Du mußt jetzt nicht gleich in Selbstmitleid zerfließen, dir geht es immer noch besser als deinen „asozialen“ Altersgenossen, die du so lustig findest, bis sie dir eine – leider nicht heilsame – Ohrfeige verabreichen. Du weißt schon, warum du das Elend des studentischen Milieus (6) nicht mit dem Arbeitsamt vertauschst. Wenn du Soziologie studierst, dann redest du von Modernisierungsverlierern und Modernisierungsgewinnern (7) und unterschlägst, daß beide auf sehr verschiedene Art am selben Verhängnis leiden: Der böse Leistungsdruck macht dich fertig, aber an andere wird er gar nicht gestellt.
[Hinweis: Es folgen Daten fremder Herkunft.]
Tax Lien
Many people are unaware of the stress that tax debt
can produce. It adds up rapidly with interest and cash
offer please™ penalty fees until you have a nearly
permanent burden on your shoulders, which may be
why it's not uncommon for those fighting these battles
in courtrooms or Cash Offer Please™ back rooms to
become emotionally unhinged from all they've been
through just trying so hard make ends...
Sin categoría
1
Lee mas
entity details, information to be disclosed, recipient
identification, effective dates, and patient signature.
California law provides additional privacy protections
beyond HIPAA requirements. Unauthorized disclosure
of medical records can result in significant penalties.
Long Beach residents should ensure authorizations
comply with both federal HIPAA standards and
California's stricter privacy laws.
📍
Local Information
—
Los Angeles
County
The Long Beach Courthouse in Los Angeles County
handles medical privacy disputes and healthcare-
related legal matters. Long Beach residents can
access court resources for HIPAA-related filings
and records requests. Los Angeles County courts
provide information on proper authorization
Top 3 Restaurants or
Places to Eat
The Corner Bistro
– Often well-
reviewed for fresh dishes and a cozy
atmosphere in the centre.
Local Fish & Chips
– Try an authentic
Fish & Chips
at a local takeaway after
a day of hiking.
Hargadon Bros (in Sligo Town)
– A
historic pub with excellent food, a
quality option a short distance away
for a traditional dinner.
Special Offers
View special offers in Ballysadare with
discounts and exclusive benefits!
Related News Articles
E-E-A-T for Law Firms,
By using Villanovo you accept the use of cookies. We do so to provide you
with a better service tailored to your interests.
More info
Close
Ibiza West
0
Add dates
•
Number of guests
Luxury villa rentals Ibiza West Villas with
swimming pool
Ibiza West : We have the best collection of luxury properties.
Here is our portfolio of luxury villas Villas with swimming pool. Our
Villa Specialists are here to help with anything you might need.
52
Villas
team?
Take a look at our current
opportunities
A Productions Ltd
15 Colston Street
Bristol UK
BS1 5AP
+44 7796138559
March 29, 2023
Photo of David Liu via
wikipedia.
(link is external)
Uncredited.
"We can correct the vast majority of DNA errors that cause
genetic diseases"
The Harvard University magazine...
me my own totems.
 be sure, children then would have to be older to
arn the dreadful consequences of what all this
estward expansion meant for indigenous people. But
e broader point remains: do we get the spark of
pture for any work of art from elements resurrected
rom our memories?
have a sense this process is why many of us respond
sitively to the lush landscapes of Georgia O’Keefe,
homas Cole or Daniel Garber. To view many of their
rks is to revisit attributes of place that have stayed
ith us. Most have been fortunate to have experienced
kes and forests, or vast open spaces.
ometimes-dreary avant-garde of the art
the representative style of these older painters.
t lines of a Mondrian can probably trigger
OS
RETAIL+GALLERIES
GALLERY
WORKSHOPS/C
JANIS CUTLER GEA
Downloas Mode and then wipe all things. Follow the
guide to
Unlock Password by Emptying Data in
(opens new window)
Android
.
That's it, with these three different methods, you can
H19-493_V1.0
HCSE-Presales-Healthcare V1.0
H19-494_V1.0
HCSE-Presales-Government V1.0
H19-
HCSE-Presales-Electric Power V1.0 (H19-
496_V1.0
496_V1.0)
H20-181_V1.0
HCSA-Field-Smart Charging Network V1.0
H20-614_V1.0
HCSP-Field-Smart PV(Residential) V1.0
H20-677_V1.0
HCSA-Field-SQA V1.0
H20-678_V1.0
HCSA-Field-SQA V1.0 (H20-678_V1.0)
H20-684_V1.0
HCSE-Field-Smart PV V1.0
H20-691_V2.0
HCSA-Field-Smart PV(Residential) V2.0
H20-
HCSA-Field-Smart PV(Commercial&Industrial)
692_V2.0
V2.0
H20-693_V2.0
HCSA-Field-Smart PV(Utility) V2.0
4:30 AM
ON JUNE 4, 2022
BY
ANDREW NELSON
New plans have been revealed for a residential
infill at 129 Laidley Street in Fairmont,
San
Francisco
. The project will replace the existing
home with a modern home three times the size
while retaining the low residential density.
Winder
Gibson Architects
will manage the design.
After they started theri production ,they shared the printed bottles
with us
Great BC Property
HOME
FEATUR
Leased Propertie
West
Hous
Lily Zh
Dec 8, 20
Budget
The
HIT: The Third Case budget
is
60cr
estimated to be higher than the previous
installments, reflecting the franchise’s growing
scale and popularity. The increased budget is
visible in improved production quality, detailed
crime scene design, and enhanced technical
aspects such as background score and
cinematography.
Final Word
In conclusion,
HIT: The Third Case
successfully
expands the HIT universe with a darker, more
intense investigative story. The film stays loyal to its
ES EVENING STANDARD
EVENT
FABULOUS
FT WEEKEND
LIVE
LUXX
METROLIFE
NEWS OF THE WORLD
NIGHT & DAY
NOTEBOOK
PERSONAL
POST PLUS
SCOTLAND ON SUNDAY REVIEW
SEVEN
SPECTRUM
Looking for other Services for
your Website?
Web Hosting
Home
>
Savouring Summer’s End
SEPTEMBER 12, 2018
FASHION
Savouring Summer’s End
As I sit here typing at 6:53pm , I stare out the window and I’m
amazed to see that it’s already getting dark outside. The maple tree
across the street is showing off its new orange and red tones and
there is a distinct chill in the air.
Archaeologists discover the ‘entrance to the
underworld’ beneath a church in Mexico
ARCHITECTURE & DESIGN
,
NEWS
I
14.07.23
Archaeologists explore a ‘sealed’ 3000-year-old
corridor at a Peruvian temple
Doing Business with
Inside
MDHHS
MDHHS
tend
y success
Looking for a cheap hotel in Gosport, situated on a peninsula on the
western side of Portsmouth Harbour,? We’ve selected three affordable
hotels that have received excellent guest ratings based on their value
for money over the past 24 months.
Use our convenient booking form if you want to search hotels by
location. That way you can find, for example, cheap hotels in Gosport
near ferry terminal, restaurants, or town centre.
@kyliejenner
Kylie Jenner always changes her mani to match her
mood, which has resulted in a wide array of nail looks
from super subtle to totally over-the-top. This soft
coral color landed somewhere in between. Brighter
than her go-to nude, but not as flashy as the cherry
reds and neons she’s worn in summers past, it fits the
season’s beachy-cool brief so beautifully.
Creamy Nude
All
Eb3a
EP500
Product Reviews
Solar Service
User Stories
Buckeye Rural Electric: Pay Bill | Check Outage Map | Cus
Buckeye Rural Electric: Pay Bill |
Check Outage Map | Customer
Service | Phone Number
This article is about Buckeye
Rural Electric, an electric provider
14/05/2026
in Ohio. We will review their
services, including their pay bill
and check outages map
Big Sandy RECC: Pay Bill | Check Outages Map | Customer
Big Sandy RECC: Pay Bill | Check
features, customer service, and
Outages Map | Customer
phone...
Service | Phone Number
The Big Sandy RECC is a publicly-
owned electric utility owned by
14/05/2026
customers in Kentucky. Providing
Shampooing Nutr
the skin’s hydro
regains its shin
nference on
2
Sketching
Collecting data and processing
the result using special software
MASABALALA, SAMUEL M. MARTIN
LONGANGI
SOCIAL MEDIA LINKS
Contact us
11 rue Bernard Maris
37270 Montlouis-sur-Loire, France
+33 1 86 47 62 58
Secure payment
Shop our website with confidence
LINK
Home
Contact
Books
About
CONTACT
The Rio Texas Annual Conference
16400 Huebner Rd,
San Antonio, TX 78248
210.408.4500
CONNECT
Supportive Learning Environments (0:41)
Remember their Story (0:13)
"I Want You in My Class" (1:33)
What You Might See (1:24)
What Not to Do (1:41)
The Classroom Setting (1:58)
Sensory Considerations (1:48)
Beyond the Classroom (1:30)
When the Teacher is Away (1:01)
Solche von niederer Herkunft, teilweise sind sie aus exotischen Ländern, in denen du nur Urlaub machst, aber bestimmt keine Dienstleistungsfirmen findest. Gerne würden sie zwischen eigenen Bedürfnissen und gesellschaftlichem Zwang vermitteln, aber sie dürfen nicht.

Den Konflikt zwischen eigenem Wollen und fremdem Müssen löst du jeden Tag, mal so, mal anders. In der Regel gelingt dir die Vermittlung, und das erspart dir manches. Die Schande beispielsweise. Aber bist du wirklich einverstanden damit? Gab es nicht diesen einen Augenblick auf der Demonstration während der Studentenstreiks, als ihr gemeinsam durch die Straße gezogen seid, und du überlegt hast, was du eigentlich willst? Diesen Sekundenbruchteil der Unzufriedenheit mit dem ganzen falschen Ganzen. War dieser Moment so kurz, daß er nur mit der neuen Swatch „Internet-time“ zu erfassen war? Jetzt bist du ein Streikbrecher, und das mußt du mit dir selbst ausmachen.

Mal im Ernst: was hast du denn vom Leben?

Wenn du in diesen Straßencafés sitzt und einen Cappuccino mit aufgepfropftem Sahnehaufen bestellst, bei einer anderen Studentin, die viel lieber auf deinem Platz säße und bei euch bestellen würde – geht es dir dann gut? Wenn du morgens dein Gesicht von der Tastatur erhebst, den Computer ausschaltest und aufstehst: wärst du nicht lieber irgendwo ganz anders? Deine Wohnung sieht aus wie ein Büro, und wenn du sie dir mit anderen Studenten teilst, sieht sie aus wie ein verwahrlostes Großraumbüro. Wie ihr am Wochenende zusammen schlaft, also Liebe herstellt, also Liebesmehrwert aneinander erzeugt, will ich gar nicht wissen. Du nennst das „poppen“, und so muß es sich auch anfühlen.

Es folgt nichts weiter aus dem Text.